Data shown:
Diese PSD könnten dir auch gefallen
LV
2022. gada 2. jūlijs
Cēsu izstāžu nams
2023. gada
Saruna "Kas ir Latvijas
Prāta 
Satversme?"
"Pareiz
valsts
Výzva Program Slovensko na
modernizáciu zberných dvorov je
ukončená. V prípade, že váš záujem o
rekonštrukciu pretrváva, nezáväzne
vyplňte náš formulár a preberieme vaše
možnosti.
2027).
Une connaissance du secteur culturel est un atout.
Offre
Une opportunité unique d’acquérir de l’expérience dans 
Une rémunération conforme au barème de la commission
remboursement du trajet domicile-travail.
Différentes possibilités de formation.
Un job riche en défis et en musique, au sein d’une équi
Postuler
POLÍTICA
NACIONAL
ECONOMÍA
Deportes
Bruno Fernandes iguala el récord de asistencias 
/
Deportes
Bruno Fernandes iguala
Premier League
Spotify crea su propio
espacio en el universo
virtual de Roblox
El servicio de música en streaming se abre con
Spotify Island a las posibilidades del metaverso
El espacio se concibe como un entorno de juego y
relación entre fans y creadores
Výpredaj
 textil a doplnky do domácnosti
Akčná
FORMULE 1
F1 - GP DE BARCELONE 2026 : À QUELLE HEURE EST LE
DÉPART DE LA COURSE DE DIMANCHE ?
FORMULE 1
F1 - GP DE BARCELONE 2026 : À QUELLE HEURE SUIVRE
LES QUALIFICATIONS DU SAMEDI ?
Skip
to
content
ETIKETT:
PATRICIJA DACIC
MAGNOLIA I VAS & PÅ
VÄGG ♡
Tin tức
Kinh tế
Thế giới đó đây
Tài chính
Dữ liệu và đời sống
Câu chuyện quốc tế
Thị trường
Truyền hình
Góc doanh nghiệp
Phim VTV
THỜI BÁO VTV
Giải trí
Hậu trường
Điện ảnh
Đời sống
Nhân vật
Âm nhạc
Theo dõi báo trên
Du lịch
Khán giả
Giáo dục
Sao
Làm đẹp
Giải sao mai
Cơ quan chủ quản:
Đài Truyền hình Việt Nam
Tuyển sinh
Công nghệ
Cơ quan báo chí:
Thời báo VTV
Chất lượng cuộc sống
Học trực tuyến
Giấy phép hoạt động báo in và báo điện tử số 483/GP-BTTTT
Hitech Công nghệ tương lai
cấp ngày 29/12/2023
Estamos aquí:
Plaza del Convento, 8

...

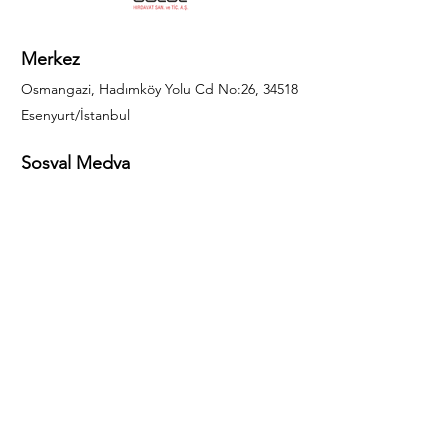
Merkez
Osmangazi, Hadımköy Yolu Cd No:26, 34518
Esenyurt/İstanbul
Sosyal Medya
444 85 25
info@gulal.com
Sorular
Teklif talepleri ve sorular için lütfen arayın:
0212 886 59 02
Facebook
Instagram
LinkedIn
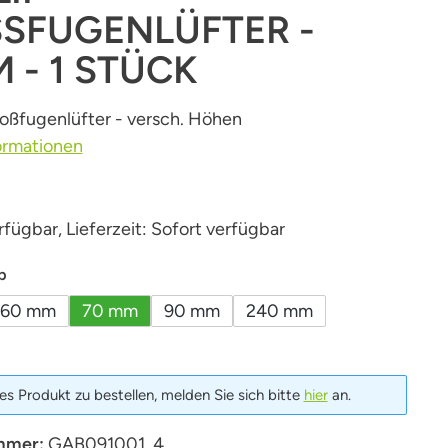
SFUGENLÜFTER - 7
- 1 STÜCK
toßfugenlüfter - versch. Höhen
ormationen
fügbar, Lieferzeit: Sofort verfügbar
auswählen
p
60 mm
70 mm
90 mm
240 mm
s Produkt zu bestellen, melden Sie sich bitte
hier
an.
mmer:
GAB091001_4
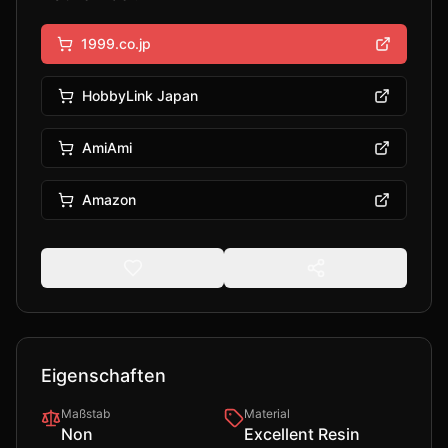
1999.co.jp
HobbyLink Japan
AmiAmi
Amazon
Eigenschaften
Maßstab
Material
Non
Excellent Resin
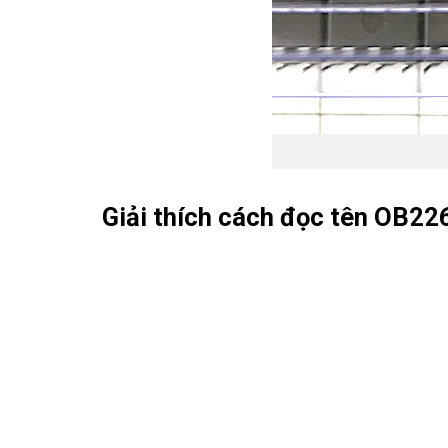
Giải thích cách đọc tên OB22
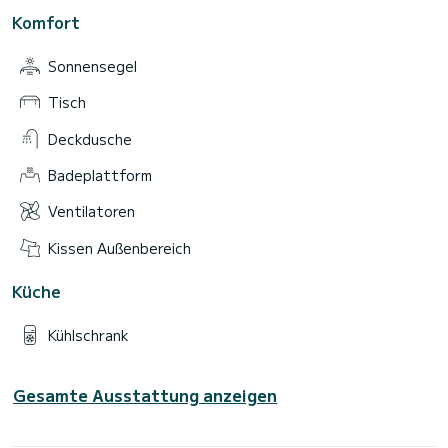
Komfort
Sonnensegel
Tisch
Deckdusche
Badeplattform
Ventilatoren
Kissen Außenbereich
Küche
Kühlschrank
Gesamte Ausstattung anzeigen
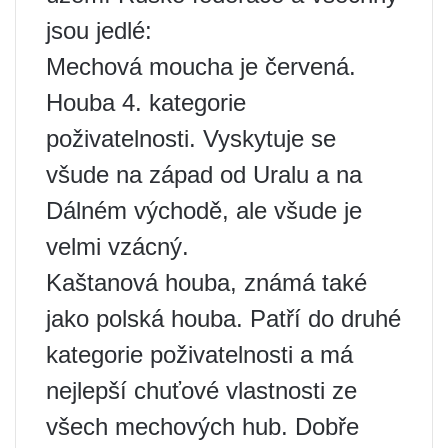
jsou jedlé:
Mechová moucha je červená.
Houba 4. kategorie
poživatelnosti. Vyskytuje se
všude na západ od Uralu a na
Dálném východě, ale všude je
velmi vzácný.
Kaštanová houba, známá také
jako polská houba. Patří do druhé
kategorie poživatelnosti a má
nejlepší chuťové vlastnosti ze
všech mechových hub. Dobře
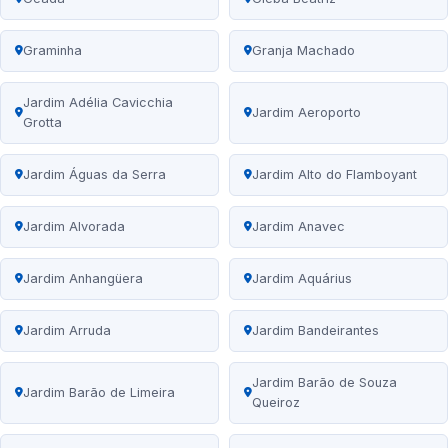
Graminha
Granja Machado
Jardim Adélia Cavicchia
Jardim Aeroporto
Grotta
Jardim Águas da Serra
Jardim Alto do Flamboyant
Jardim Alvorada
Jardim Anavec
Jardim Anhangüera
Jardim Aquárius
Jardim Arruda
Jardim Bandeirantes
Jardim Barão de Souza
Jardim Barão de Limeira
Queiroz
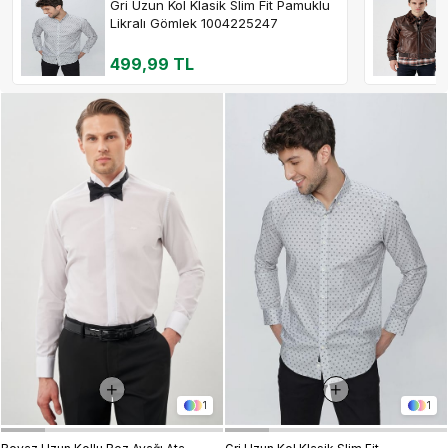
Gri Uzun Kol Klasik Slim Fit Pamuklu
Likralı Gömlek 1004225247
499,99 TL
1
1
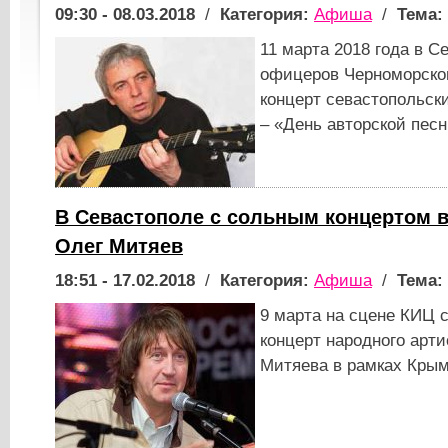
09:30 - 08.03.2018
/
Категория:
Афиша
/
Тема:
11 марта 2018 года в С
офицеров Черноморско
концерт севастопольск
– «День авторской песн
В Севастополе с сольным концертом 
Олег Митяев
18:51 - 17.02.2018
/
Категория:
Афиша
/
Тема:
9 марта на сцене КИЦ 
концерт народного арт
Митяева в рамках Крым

Problem requirements: Considering only the material above, set down every line from the one with "Giải sao mai" to the one with "Plaza del Convento, 8", inclusive, exactly as written.

Written solution:
Giải sao mai
Cơ quan chủ quản:
Đài Truyền hình Việt Nam
Tuyển sinh
Công nghệ
Cơ quan báo chí:
Thời báo VTV
Chất lượng cuộc sống
Học trực tuyến
Giấy phép hoạt động báo in và báo điện tử số 483/GP-BTTTT
Hitech Công nghệ tương lai
cấp ngày 29/12/2023
Estamos aquí:
Plaza del Convento, 8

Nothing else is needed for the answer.